I believe celery is fine. There was a thread a while ago, let me see if I can try and find it.


----------



## VectorSketcher (Jul 20, 2008)

Oh, that would be great thanks!


----------



## onyx'girl (May 18, 2007)

I would think in small chunk of celery is ok, but the strings could cause a problem if not small enough. Digestive juice should break it up, though. No nutritional value really. Apples are fine.
Dont feed raisins, grapes, onion, avacado.
I had an amazon parrot who got a crop blockage from eating raw green beans. My birds love them and they were fresh from the garden. Of course digestion is completely different, but I always think of this when feeding this type of roughage.


----------



## Nikkoli110 (Sep 9, 2008)

Here is the one I was thinking of! 

http://www.germanshepherds.com/forum/ubb...true#Post885245


----------



## DianaM (Jan 5, 2006)

I have given Renji TONS of celery. He's had it steamed, boiled, raw, frozen, in chunks and whole. If I give it to him whole, there's usually a celery massacre left for me to clean up. I've seen no ill effects.

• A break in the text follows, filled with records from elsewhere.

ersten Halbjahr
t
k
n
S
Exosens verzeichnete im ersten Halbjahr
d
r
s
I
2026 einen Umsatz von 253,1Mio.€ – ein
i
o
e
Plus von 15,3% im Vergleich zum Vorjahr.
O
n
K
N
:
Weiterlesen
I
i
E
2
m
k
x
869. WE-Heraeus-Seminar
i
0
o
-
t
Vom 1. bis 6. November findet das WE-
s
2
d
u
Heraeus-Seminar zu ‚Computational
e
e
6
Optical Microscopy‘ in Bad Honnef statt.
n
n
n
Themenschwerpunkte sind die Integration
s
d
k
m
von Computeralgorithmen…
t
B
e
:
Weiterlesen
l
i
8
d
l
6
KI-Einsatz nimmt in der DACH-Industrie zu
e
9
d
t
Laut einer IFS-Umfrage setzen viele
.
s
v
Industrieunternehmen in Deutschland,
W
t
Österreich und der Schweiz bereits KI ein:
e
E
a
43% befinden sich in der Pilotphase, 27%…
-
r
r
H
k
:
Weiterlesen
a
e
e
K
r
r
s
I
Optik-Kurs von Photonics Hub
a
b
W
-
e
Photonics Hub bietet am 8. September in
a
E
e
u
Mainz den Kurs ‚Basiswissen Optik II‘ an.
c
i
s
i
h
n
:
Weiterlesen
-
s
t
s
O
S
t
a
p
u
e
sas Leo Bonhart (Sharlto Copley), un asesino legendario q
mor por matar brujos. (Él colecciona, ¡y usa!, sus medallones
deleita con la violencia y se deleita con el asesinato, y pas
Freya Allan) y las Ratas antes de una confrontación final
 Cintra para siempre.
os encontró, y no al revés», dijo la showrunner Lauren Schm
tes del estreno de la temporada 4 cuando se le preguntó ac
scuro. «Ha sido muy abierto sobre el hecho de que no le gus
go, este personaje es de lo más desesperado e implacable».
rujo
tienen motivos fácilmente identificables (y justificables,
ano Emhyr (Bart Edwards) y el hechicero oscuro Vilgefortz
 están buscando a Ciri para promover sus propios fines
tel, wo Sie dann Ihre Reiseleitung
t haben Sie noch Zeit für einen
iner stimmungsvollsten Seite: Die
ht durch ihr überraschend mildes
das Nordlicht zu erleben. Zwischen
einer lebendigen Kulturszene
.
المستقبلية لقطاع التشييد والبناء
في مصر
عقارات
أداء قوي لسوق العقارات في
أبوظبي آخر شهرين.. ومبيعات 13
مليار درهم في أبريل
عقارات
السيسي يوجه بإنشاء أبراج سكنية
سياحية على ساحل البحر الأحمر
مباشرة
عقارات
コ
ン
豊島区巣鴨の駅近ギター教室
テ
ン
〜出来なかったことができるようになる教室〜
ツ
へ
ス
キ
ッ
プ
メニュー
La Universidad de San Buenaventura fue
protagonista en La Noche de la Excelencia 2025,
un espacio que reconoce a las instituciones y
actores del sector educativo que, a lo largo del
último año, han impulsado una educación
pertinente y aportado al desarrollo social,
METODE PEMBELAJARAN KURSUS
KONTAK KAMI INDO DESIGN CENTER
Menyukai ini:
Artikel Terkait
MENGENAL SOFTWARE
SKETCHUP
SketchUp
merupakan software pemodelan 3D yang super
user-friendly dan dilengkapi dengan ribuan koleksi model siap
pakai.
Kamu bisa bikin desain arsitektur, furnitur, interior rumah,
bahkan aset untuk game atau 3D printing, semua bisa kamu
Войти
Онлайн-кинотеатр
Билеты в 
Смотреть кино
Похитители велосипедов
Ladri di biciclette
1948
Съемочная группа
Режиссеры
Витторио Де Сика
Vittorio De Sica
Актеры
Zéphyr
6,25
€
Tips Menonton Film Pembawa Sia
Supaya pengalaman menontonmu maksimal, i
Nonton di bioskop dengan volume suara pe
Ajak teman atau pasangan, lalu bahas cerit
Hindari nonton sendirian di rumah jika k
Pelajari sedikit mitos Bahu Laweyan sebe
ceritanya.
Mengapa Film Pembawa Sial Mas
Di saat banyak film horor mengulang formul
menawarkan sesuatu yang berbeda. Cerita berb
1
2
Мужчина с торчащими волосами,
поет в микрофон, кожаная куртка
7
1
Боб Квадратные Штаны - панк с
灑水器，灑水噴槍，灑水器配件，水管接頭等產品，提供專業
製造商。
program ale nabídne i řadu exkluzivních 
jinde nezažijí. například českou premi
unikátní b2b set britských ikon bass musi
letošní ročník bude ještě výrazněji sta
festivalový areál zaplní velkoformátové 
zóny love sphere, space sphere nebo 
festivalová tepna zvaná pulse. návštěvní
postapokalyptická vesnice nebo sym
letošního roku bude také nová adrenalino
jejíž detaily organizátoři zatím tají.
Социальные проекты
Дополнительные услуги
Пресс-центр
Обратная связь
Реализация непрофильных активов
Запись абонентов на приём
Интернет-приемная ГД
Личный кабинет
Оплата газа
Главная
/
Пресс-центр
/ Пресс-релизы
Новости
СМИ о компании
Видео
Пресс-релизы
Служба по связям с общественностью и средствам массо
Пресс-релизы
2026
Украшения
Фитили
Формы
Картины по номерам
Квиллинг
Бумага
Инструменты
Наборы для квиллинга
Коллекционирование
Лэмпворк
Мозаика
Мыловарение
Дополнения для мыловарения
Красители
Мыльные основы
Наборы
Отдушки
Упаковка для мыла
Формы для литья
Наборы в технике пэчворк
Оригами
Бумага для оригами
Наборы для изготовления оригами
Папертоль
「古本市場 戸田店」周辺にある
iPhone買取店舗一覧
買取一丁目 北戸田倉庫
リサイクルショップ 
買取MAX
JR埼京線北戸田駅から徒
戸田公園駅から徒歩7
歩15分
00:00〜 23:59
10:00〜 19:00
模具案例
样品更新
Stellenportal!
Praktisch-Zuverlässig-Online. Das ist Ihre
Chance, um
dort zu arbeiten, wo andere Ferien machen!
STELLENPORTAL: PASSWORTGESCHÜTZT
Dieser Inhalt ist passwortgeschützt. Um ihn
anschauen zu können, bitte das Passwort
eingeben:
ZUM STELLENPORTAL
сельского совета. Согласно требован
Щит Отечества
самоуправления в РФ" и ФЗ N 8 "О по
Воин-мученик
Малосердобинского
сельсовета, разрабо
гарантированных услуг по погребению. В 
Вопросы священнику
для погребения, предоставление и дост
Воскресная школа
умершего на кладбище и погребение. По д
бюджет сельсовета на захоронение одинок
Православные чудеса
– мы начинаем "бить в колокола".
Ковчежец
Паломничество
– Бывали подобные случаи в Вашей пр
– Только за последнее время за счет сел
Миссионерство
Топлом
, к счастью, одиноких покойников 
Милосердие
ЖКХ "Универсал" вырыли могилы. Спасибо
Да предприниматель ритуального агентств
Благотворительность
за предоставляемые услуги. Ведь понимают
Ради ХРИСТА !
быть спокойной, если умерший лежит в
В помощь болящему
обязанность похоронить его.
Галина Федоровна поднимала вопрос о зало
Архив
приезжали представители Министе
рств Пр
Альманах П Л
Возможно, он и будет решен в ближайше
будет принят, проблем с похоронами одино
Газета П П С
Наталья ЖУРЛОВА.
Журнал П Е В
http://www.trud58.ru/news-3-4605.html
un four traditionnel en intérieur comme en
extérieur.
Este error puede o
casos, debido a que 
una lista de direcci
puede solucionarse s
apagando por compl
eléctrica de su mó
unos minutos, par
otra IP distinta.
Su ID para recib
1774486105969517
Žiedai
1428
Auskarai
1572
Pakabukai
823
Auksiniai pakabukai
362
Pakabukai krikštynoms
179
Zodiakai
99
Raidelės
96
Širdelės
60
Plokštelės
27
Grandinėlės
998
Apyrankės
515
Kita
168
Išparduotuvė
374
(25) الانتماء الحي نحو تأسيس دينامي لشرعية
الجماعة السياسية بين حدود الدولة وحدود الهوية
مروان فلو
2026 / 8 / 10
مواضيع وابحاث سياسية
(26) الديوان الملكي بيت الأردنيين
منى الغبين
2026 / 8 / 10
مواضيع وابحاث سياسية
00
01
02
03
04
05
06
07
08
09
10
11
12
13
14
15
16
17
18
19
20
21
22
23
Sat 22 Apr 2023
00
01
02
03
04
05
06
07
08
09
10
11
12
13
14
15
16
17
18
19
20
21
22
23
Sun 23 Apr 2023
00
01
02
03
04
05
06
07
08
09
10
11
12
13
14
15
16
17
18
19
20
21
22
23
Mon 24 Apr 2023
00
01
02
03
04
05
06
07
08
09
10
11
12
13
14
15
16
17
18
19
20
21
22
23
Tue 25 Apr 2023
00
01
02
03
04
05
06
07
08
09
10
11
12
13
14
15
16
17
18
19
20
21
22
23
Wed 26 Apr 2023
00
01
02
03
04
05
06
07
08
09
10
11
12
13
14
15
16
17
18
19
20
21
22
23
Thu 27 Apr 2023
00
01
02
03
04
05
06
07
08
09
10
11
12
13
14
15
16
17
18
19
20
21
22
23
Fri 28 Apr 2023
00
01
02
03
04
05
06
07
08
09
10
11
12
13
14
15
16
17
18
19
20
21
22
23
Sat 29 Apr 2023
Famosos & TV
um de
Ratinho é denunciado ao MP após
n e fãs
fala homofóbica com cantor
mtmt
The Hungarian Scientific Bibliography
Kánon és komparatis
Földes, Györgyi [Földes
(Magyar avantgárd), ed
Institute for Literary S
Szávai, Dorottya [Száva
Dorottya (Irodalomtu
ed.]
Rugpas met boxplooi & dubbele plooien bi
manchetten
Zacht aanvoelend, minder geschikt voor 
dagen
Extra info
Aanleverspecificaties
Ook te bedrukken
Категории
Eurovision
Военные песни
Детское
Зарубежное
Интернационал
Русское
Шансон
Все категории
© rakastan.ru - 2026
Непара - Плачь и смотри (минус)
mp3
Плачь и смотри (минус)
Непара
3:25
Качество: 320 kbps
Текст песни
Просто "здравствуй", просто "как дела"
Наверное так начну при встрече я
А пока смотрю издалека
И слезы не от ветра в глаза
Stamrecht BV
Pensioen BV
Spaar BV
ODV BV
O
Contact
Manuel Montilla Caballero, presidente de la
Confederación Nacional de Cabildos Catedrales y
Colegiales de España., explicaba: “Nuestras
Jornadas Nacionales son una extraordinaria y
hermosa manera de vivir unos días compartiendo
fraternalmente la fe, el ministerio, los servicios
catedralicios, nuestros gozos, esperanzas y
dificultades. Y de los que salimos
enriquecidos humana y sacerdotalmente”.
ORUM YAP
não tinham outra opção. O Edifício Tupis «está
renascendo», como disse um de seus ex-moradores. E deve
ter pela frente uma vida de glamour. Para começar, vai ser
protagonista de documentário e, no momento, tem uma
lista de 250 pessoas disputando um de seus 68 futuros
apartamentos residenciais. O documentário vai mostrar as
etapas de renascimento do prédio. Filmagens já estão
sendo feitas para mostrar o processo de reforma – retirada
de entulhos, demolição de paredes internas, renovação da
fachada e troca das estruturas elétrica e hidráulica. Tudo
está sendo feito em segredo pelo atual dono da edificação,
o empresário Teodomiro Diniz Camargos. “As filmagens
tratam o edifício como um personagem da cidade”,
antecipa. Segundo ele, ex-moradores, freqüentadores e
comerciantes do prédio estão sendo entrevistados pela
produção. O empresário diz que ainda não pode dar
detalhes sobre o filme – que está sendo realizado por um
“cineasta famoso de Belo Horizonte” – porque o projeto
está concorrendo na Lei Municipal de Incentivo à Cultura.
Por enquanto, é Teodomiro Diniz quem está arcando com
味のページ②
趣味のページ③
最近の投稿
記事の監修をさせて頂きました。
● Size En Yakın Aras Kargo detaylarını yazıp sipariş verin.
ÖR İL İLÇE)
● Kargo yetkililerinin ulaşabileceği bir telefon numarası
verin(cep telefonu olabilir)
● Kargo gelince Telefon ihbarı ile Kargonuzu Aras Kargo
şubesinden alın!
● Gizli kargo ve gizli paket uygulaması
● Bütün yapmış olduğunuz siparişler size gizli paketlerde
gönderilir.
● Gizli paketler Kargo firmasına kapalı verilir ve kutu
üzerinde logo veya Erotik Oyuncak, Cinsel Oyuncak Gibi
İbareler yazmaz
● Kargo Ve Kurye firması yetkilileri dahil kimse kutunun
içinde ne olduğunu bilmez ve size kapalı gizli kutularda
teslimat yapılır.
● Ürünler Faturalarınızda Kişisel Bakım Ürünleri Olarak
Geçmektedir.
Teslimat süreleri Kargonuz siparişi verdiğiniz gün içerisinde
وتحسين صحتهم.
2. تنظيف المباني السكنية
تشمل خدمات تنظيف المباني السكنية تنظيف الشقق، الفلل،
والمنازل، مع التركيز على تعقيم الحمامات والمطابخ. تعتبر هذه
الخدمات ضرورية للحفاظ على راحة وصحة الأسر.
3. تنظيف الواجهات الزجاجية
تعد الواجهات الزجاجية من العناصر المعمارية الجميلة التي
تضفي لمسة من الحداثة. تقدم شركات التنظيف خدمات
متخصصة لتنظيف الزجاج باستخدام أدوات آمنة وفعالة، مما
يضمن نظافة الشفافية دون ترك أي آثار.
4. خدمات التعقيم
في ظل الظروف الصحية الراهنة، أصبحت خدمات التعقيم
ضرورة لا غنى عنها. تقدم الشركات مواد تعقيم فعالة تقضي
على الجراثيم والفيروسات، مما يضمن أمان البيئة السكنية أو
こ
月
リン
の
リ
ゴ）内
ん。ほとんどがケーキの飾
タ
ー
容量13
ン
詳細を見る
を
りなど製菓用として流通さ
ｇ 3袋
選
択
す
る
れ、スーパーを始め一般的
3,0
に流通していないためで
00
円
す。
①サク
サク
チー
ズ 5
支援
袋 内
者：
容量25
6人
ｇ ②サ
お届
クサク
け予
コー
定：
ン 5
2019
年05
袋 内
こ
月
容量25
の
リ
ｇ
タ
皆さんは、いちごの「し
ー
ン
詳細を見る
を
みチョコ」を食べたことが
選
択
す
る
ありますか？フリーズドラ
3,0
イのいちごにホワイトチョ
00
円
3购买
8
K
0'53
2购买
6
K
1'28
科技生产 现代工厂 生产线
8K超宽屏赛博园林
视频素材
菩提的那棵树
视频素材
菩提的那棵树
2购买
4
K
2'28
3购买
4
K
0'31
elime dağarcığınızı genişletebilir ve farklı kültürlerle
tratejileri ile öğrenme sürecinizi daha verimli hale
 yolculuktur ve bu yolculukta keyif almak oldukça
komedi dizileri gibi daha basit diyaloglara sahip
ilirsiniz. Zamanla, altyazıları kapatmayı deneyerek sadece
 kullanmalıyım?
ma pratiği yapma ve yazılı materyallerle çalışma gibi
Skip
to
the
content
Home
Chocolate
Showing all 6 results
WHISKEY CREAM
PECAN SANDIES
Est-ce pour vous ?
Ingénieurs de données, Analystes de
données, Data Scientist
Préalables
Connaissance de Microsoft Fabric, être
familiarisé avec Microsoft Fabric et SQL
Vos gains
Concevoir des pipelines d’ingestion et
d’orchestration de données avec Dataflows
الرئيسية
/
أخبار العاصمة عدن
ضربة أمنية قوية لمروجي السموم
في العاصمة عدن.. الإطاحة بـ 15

Apples are fine, just not the seeds. I think avocado is okay for dogs as well but in small quantities:

http://www.dogchannel.com/dog-news/2006_11/2006_11-08news002.aspx
"The primary concern in dogs is gastrointestinal irritation, including vomiting and diarrhea. *Typically, these effects are seen in dogs who have scavenged on significant quantities of fruit or branches."*

AvoDerm dog food uses avocado, here is their statement about their usage of avocado:
http://www.breeders-choice.com/dog_products/avoderm-natural-and-avocado-safety.htm


----------



## doggiedad (Dec 2, 2007)

i don't know about celery. does celery have any nutritional value? 
we give our dog apples. we slice them, take out the seeds and we cut that little center peice out of each slice. we put it in there food.


----------



## DianaM (Jan 5, 2006)

Celery doesn't really have a nutritional value, that's why it's so great! Your dog can have a snack or a treat without worrying it'll gain weight from it.








It's just a goodie.


----------



## Crabtree (Jan 6, 2006)

We have apple and pear trees on the property. They now are a property of Loki, he discovered them this fall and would go over and select the fruit of his choice, bring it back, sit with it between his paws and nibble away until it was gone. He would eat 4-5 a day and it had no ill effects on him. He had a bit of dierehha (sp?) when he first started but it cleared up in a day or two. 
Poor guy, there is a foot of snow on the ground and he still goes out everyday and checks to see if something good fell off the tree.

Palla was a carrot fiend when she was a pup. I think she had celery but made more of a mess scattering it around then eating it.


----------



## LisaT (Feb 7, 2005)

Celery is great for the kidneys.

And Max thinks it's just as good as liver....weird dog.


----------